:: Exercise details ::
Write out only the lines from the line that holds "Si le scénario" to the end of the listing below, inclusive, with the pictures omitted.

Exercise input Start Marker

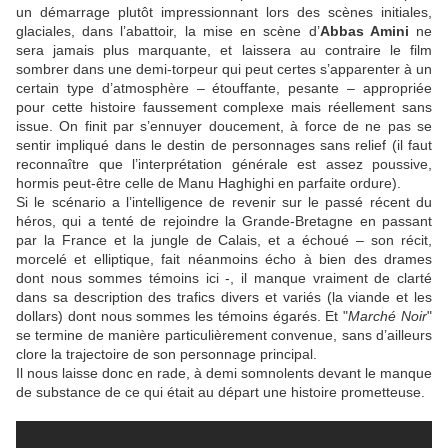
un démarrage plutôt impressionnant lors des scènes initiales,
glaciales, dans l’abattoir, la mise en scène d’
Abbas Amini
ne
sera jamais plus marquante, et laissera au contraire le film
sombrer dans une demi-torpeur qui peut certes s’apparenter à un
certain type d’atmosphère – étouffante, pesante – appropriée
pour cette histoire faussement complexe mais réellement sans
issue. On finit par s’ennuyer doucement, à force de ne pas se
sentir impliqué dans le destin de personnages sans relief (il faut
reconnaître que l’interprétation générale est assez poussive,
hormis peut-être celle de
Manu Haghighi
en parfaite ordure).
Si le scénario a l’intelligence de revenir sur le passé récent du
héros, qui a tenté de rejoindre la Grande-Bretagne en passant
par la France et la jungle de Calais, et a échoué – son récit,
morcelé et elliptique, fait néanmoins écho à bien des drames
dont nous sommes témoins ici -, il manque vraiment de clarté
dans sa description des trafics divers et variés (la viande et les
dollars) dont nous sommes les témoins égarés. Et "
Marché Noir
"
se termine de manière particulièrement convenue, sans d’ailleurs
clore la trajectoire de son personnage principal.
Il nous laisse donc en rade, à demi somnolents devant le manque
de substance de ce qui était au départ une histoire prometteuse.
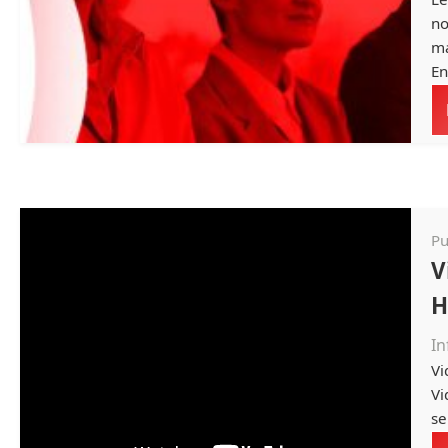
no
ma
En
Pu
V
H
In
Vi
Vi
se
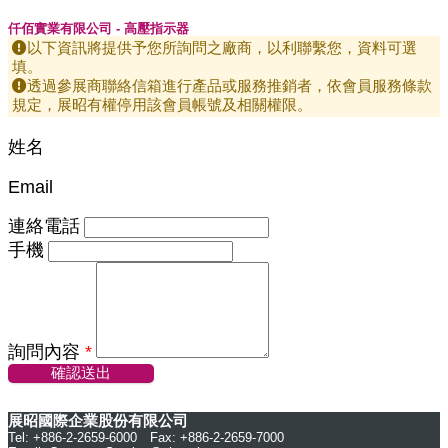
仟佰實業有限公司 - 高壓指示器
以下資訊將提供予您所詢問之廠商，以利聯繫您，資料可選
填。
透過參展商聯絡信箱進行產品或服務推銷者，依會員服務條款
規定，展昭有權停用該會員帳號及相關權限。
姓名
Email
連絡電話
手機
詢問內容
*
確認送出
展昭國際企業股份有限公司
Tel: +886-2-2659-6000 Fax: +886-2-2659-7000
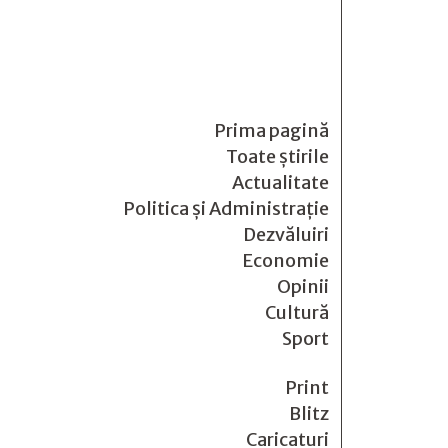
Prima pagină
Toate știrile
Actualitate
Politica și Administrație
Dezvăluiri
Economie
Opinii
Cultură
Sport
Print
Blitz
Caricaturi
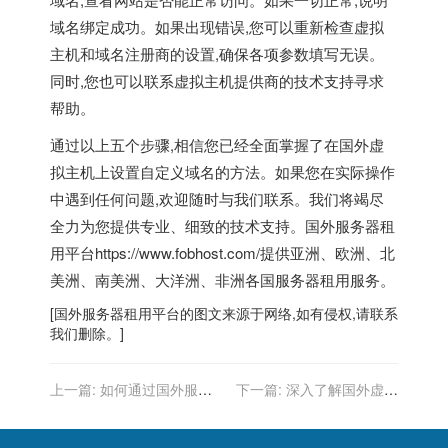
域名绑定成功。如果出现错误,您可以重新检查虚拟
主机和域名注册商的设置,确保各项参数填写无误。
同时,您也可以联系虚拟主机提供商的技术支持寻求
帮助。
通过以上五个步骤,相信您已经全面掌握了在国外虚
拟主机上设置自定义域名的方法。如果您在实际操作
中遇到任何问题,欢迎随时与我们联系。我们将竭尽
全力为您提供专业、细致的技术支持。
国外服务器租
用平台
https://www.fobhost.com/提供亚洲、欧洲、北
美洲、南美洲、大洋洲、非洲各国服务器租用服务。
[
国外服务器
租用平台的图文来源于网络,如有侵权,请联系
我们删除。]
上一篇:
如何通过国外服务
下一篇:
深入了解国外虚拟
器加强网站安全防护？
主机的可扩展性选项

Exercise input End Marker

:: Solution for this exercise ::
Si le scénario a l’intelligence de revenir sur le passé récent du
héros, qui a tenté de rejoindre la Grande-Bretagne en passant
par la France et la jungle de Calais, et a échoué – son récit,
morcelé et elliptique, fait néanmoins écho à bien des drames
dont nous sommes témoins ici -, il manque vraiment de clarté
dans sa description des trafics divers et variés (la viande et les
dollars) dont nous sommes les témoins égarés. Et "
Marché Noir
"
se termine de manière particulièrement convenue, sans d’ailleurs
clore la trajectoire de son personnage principal.
Il nous laisse donc en rade, à demi somnolents devant le manque
de substance de ce qui était au départ une histoire prometteuse.
no
ma
En
Pu
V
H
In
Vi
Vi
se
仟佰實業有限公司 - 高壓指示器
以下資訊將提供予您所詢問之廠商，以利聯繫您，資料可選
填。
透過參展商聯絡信箱進行產品或服務推銷者，依會員服務條款
規定，展昭有權停用該會員帳號及相關權限。
姓名
Email
連絡電話
手機
詢問內容
*
確認送出
展昭國際企業股份有限公司
Tel: +886-2-2659-6000 Fax: +886-2-2659-7000
Prima pagină
Toate știrile
Actualitate
Politica și Administrație
Dezvăluiri
Economie
Opinii
Cultură
Sport
Print
Blitz
Caricaturi
域名绑定成功。如果出现错误,您可以重新检查虚拟
主机和域名注册商的设置,确保各项参数填写无误。
同时,您也可以联系虚拟主机提供商的技术支持寻求
帮助。
通过以上五个步骤,相信您已经全面掌握了在国外虚
拟主机上设置自定义域名的方法。如果您在实际操作
中遇到任何问题,欢迎随时与我们联系。我们将竭尽
全力为您提供专业、细致的技术支持。
国外服务器租
用平台
https://www.fobhost.com/提供亚洲、欧洲、北
美洲、南美洲、大洋洲、非洲各国服务器租用服务。
[
国外服务器
租用平台的图文来源于网络,如有侵权,请联系
我们删除。]
上一篇:
如何通过国外服务
下一篇:
深入了解国外虚拟
器加强网站安全防护？
主机的可扩展性选项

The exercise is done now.